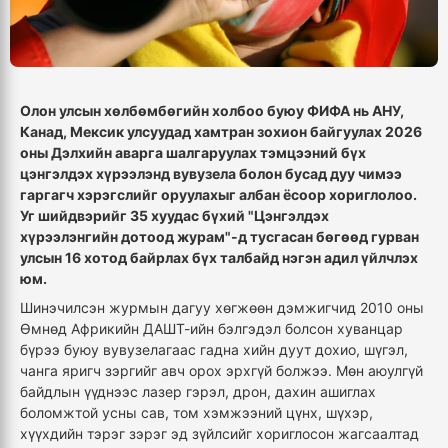
Олон улсын хөлбөмбөгийн холбоо буюу ФИФА нь АНУ,
Канад, Мексик улсуудад хамтран зохион байгуулах 2026
оны Дэлхийн аварга шалгаруулах тэмцээний бүх
цэнгэлдэх хүрээлэнд вувузела болон бусад дуу чимээ
гаргагч хэрэгслийг оруулахыг албан ёсоор хориглолоо.
Уг шийдвэрийг 35 хуудас бүхий "Цэнгэлдэх
хүрээлэнгийн дотоод журам"-д тусгасан бөгөөд гурван
улсын 16 хотод байрлах бүх талбайд нэгэн адил үйлчлэх
юм.
Шинэчилсэн журмын дагуу хөгжөөн дэмжигчид 2010 оны
Өмнөд Африкийн ДАШТ-ийн бэлгэдэл болсон хуванцар
бүрээ буюу вувузелагаас гадна хийн дуут дохио, шүгэл,
чанга яригч зэргийг авч орох эрхгүй болжээ. Мөн аюулгүй
байдлын үүднээс лазер гэрэл, дрон, дахин ашиглах
боломжтой усны сав, том хэмжээний цүнх, шүхэр,
хүүхдийн тэрэг зэрэг эд зүйлсийг хориглосон жагсаалтад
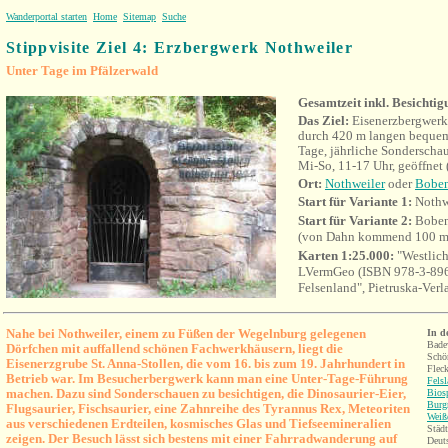
Wanderportal starten
Home
Sitemap
Suche
Stippv
isite Ziel 4: Erzbergwerk Nothweiler
Unter Tage im Pfälzerwald
Gesamtzeit inkl. Besichti
Das Ziel:
Eisenerzbergwerk
durch 420 m langen bequem
Tage, jährliche Sonderscha
Mi-So, 11-17 Uhr, geöffnet
Ort:
Nothweiler
oder
Boben
Start für Variante 1:
Nothwe
Start für Variante 2:
Bobent
(von Dahn kommend 100 m hi
Karten 1:25.000:
"Westlic
LVermGeo (ISBN 978-3-896
Felsenland", Pietruska-Ver
Nahe bei Nothweiler, einem zu Füßen der Wegelnburg gelegenen
In d
Bade
Dörfchen mit auffallend schönen Fachwerkhäusern, liegt die
Schö
Eisenerzgrube St. Anna-Stollen, die vom 16. bis zum 19. Jahrhundert in
Fleck
Betrieb war. Im Besucherbergwerk kann man eine Unter-Tage-Führung
Fels
machen. Dazu sind Sonderschauen zu besichtigen, die Dinosaurier-Eier,
Bios
Burg
Flugsaurier, Fischsaurier, eine Zahnreihe des Tyrannus Rex, Meteoriten
Weiß
aus verschiedenen Erdteilen, kosmisches Glas und Tiefseemineralien
Städt
zeigen. Der Besuch lässt sich bestens mit einer Fahrradwanderung auf
Deut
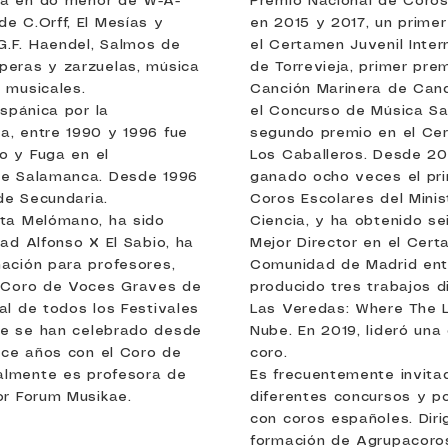
sa en do menor de W-A-
Premio Nacional de Coros
e C.Orff, El Mesías y
en 2015 y 2017, un prime
.F. Haendel, Salmos de
el Certamen Juvenil Inte
peras y zarzuelas, música
de Torrevieja, primer pr
 musicales.
Canción Marinera de Can
ispánica por la
el Concurso de Música S
a, entre 1990 y 1996 fue
segundo premio en el Ce
o y Fuga en el
Los Caballeros. Desde 20
de Salamanca. Desde 1996
ganado ocho veces el pri
de Secundaria.
Coros Escolares del Minis
sta Melómano, ha sido
Ciencia, y ha obtenido se
dad Alfonso X El Sabio, ha
Mejor Director en el Cer
mación para profesores,
Comunidad de Madrid ent
l Coro de Voces Graves de
producido tres trabajos d
al de todos los Festivales
Las Veredas: Where The L
ue se han celebrado desde
Nube. En 2019, lideró una 
ce años con el Coro de
coro.
almente es profesora de
Es frecuentemente invita
or Forum Musikae.
diferentes concursos y 
con coros españoles. Diri
formación de Agrupacoro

What to do:
Copy exactly the part of the material above that opens with the line containing "machen. Dazu sind" and closes with the line containing "Es frecuentemente invita", ends included. Drop the images.

Completed task:
machen. Dazu sind Sonderschauen zu besichtigen, die Dinosaurier-Eier,
Bios
Burg
Flugsaurier, Fischsaurier, eine Zahnreihe des Tyrannus Rex, Meteoriten
Weiß
aus verschiedenen Erdteilen, kosmisches Glas und Tiefseemineralien
Städt
zeigen. Der Besuch lässt sich bestens mit einer Fahrradwanderung auf
Deut
sa en do menor de W-A-
Premio Nacional de Coros
e C.Orff, El Mesías y
en 2015 y 2017, un prime
.F. Haendel, Salmos de
el Certamen Juvenil Inte
peras y zarzuelas, música
de Torrevieja, primer pr
 musicales.
Canción Marinera de Can
ispánica por la
el Concurso de Música S
a, entre 1990 y 1996 fue
segundo premio en el Ce
o y Fuga en el
Los Caballeros. Desde 20
de Salamanca. Desde 1996
ganado ocho veces el pri
de Secundaria.
Coros Escolares del Minis
sta Melómano, ha sido
Ciencia, y ha obtenido se
dad Alfonso X El Sabio, ha
Mejor Director en el Cer
mación para profesores,
Comunidad de Madrid ent
l Coro de Voces Graves de
producido tres trabajos d
al de todos los Festivales
Las Veredas: Where The L
ue se han celebrado desde
Nube. En 2019, lideró una 
ce años con el Coro de
coro.
almente es profesora de
Es frecuentemente invita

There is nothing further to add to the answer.